Severn Trent’s Mansfield project team volunteer at Spa Ponds Nature Reserve

Monday 27 March 2023

Four of Severn Trent’s Green Recovery team rolled up their sleeves to clear leaves and debris from a nature reserve in Mansfield.

The volunteering day took place at Spa Ponds Nature Reserve in the town – a site looked after by Forest Town Nature Conservation Group, who recently secured a £45,000 grant from Severn Trent’s Community Fund for a project to improve water quality, biodiversity and signage at the reserve.

The Severn Trent volunteers were joined by nine volunteers from Galliford Try, who have been working with Severn Trent in a £76 million project to install sustainable drainage systems across Mansfield, to help protect against flooding in the town. The project recently hit its first key milestone, with the first rain garden in the town centre being completed in February.

As well as clearing leaves and debris to make way for the planting of acid grasses and wildflowers at the nature reserve, the 13 volunteers worked together to remove holly, small bushes and other vegetation to provide light and resources for natural hedging. They also help construct some dead hedging - an upright structure of woody cuttings woven between vertical stakes that provide a perfect hideaway for birds to nest and forage within.

The work will benefit visitors and wildlife by preventing pollution reaching the ponds and by making the footpaths around the site easier to use.

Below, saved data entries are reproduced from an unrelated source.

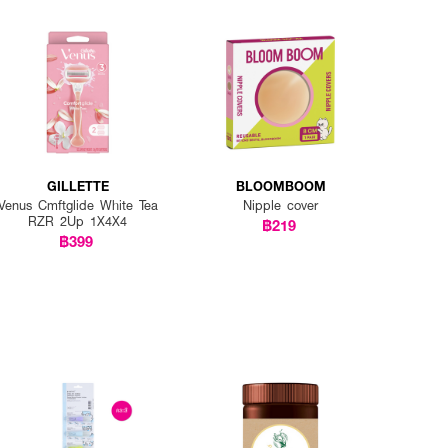
รับการแต่งหน้าเท่านั้น
GILLETTE
BLOOMBOOM
Venus Cmftglide White Tea
Nipple cover
RZR 2Up 1X4X4
฿219
฿399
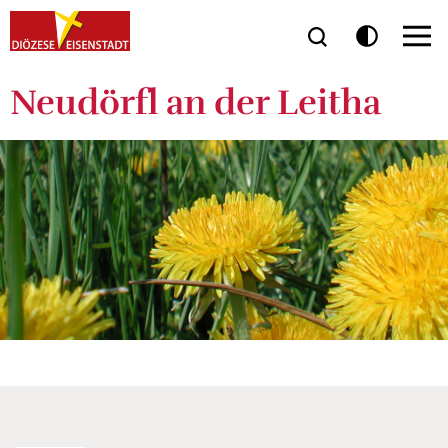
Neudörfl an der Leitha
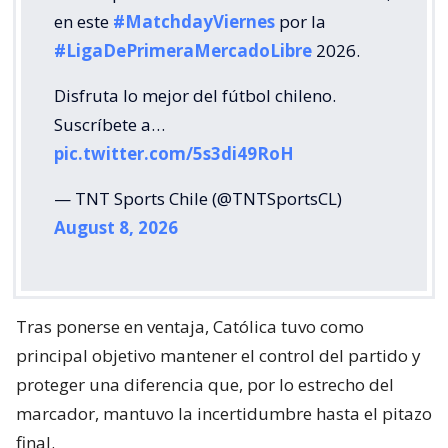
en este
#MatchdayViernes
por la
#LigaDePrimeraMercadoLibre
2026.
Disfruta lo mejor del fútbol chileno.
Suscríbete a…
pic.twitter.com/5s3di49RoH
— TNT Sports Chile (@TNTSportsCL)
August 8, 2026
Tras ponerse en ventaja, Católica tuvo como
principal objetivo mantener el control del partido y
proteger una diferencia que, por lo estrecho del
marcador, mantuvo la incertidumbre hasta el pitazo
final.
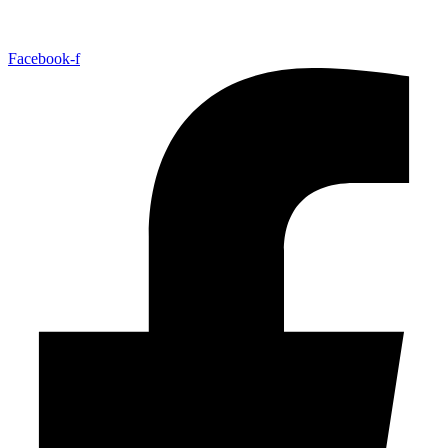
Facebook-f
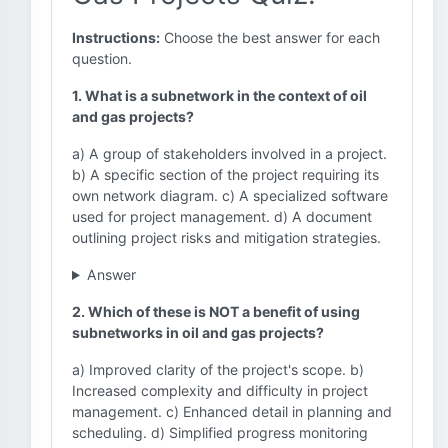
Instructions:
Choose the best answer for each
question.
1. What is a subnetwork in the context of oil
and gas projects?
a) A group of stakeholders involved in a project.
b) A specific section of the project requiring its
own network diagram. c) A specialized software
used for project management. d) A document
outlining project risks and mitigation strategies.
Answer
2. Which of these is NOT a benefit of using
subnetworks in oil and gas projects?
a) Improved clarity of the project's scope. b)
Increased complexity and difficulty in project
management. c) Enhanced detail in planning and
scheduling. d) Simplified progress monitoring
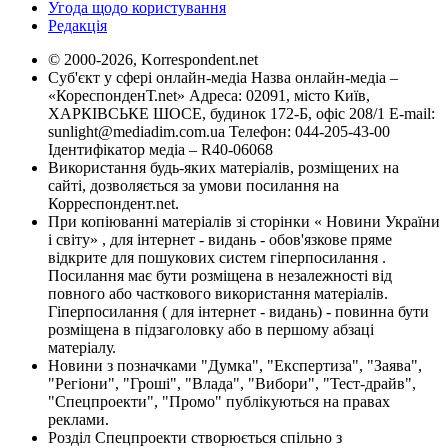
Угода щодо користування
Редакція
© 2000-2026, Korrespondent.net
Суб'єкт у сфері онлайн-медіа Назва онлайн-медіа –
«КореспонденТ.net» Адреса: 02091, місто Київ,
ХАРКІВСЬКЕ ШОСЕ, будинок 172-Б, офіс 208/1 E-mail:
sunlight@mediadim.com.ua
Телефон: 044-205-43-00
Ідентифікатор медіа – R40-06068
Використання будь-яких матеріалів, розміщених на
сайті, дозволяється за умови посилання на
Корреспондент.net.
При копіюванні матеріалів зі сторінки « Новини України
і світу» , для інтернет - видань - обов'язкове пряме
відкрите для пошукових систем гіперпосилання .
Посилання має бути розміщена в незалежності від
повного або часткового використання матеріалів.
Гіперпосилання ( для інтернет - видань) - повинна бути
розміщена в підзаголовку або в першому абзаці
матеріалу.
Новини з позначками "Думка", "Експертиза", "Заява",
"Регіони", "Гроші", "Влада", "Вибори", "Тест-драйв",
"Спецпроекти", "Промо" публікуються на правах
реклами.
Розділ Спецпроекти створюється спільно з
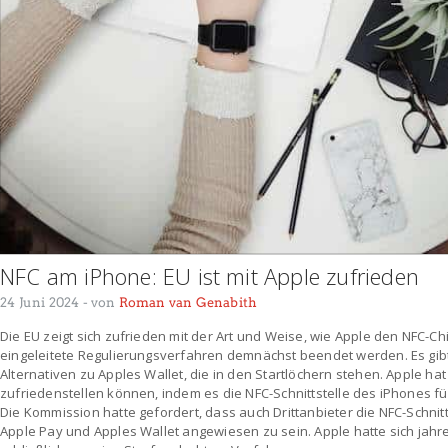
NFC am iPhone: EU ist mit Apple zufrieden
24 Juni 2024
- von
Roman van Genabith
Die EU zeigt sich zufrieden mit der Art und Weise, wie Apple den NFC-Ch
eingeleitete Regulierungsverfahren demnächst beendet werden. Es gibt 
Alternativen zu Apples Wallet, die in den Startlöchern stehen. Apple ha
zufriedenstellen können, indem es die NFC-Schnittstelle des iPhones f
Die Kommission hatte gefordert, dass auch Drittanbieter die NFC-Schnit
Apple Pay und Apples Wallet angewiesen zu sein. Apple hatte sich jahr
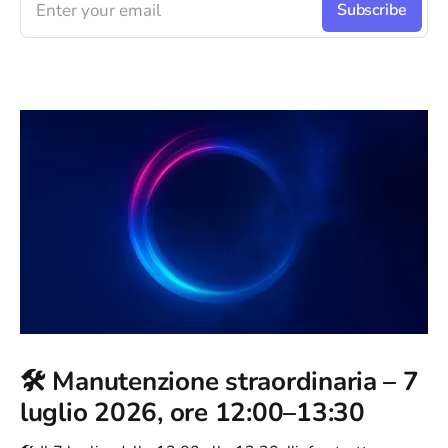
Enter your email
Subscribe
🛠️ Manutenzione straordinaria – 7
luglio 2026, ore 12:00–13:30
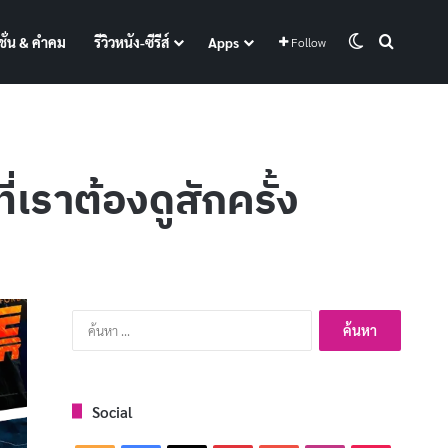
Switch skin
Search f
ั่น & คำคม
รีวิวหนัง-ซีรีส์
Apps
Follow
่เราต้องดูสักครั้ง
ค้นหา
สำหรับ:
Social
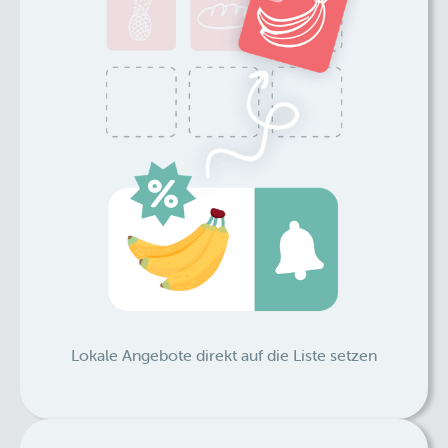
Lokale Angebote direkt auf die Liste setzen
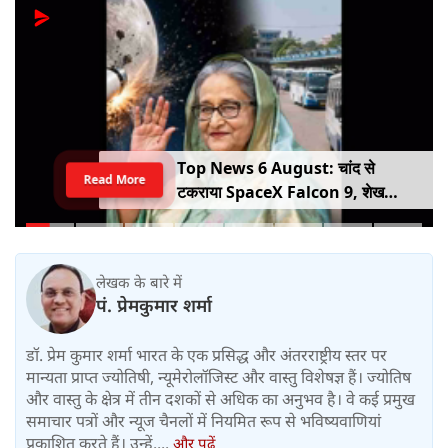
Top News 6 August: चांद से
Read More
टकराया SpaceX Falcon 9, शेख
हसीना की घर वापसी का ऐलान, MP में बस
किराया बढ़ा
लेखक के बारे में
पं. प्रेमकुमार शर्मा
डॉ. प्रेम कुमार शर्मा भारत के एक प्रसिद्ध और अंतरराष्ट्रीय स्तर पर
मान्यता प्राप्त ज्योतिषी, न्यूमेरोलॉजिस्ट और वास्तु विशेषज्ञ हैं। ज्योतिष
और वास्तु के क्षेत्र में तीन दशकों से अधिक का अनुभव है। वे कई प्रमुख
समाचार पत्रों और न्यूज चैनलों में नियमित रूप से भविष्यवाणियां
प्रकाशित करते हैं। उन्हें....
और पढ़ें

The volunteering days are part of Severn Trent’s community champions scheme, established in 2017, which allows every member of staff to spend two working days a year doing voluntary work and further supports the company’s Get River Positive commitments.  

Helen Purdy, from Severn Trent, who volunteered on the day, said: “We had a wonderful day at what is such a special site at the Spa Ponds Nature Reserve. The team at Forest Town Nature Conservation Group have made such a difference to the area and it was nice to play a small part in helping improve the site further.

“It was great to use our community champions days to make a difference in the community and join Galliford Try in getting away from the office as a team and having some fun.”

David Palmer, from Galliford Try who also volunteered at the reserve, said: “I have lived in and around the Mansfield area all my life and the Spa Ponds nature reserve was an area in which I spent much of my childhood. When I heard about the Conservation Group and the work they have been doing I’ve kept a keen eye on their progress and I appreciate the efforts they’ve gone to reviving this local beauty spot.”

The Nature Reserve consists of several hectares of oak-birch woodland alongside wetland areas and several waterbodies, including four spring-fed ponds that feed into the River Maun. The ponds oxygenate and cleanse water from the underground springs as it filters through successive ponds en route to the Maun.